» **TASK DESCRIPTION**
Every line below between the line holding "federal prison sentence for similar charges." and the line holding "A Beautiful Purpose", inclusive, should be repeated exactly, and all other lines omitted.

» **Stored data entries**

· · ·

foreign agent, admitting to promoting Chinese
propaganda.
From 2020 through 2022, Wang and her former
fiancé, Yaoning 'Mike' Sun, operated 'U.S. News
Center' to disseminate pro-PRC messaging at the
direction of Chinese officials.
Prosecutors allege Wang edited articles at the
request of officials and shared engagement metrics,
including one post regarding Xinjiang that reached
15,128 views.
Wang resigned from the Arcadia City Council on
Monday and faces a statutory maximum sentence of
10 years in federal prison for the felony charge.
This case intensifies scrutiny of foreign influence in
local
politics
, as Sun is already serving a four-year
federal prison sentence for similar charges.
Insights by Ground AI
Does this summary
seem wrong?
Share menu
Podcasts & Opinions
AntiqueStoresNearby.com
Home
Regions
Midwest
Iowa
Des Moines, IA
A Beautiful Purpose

· · ·

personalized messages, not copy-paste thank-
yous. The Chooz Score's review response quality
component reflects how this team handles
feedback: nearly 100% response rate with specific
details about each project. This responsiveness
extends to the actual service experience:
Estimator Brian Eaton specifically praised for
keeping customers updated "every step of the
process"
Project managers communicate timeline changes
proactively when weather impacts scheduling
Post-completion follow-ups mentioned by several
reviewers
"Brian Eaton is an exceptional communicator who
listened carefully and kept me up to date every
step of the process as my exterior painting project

· · ·

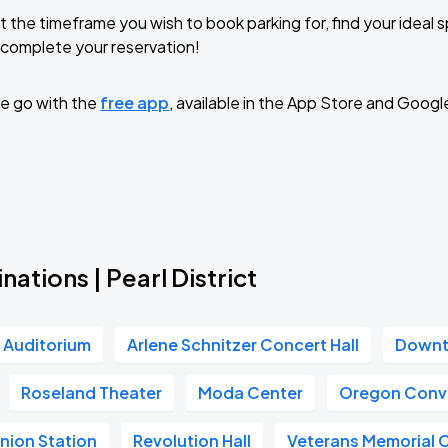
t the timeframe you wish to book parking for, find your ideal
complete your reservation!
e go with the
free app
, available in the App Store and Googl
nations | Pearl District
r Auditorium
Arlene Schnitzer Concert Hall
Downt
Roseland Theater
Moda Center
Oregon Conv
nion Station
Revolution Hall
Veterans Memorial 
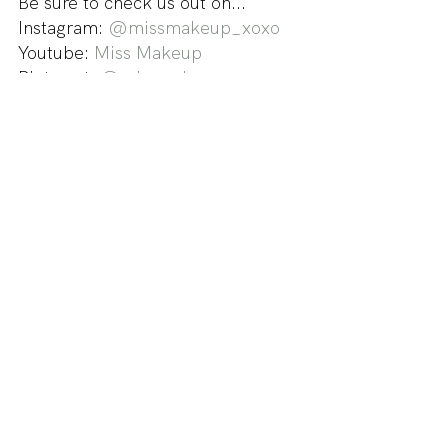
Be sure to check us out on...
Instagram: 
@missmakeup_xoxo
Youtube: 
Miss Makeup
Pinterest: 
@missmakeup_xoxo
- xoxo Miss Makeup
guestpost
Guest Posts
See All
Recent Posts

· · ·

» **WRITTEN SOLUTION**
federal prison sentence for similar charges.
Insights by Ground AI
Does this summary
seem wrong?
Share menu
Podcasts & Opinions
AntiqueStoresNearby.com
Home
Regions
Midwest
Iowa
Des Moines, IA
A Beautiful Purpose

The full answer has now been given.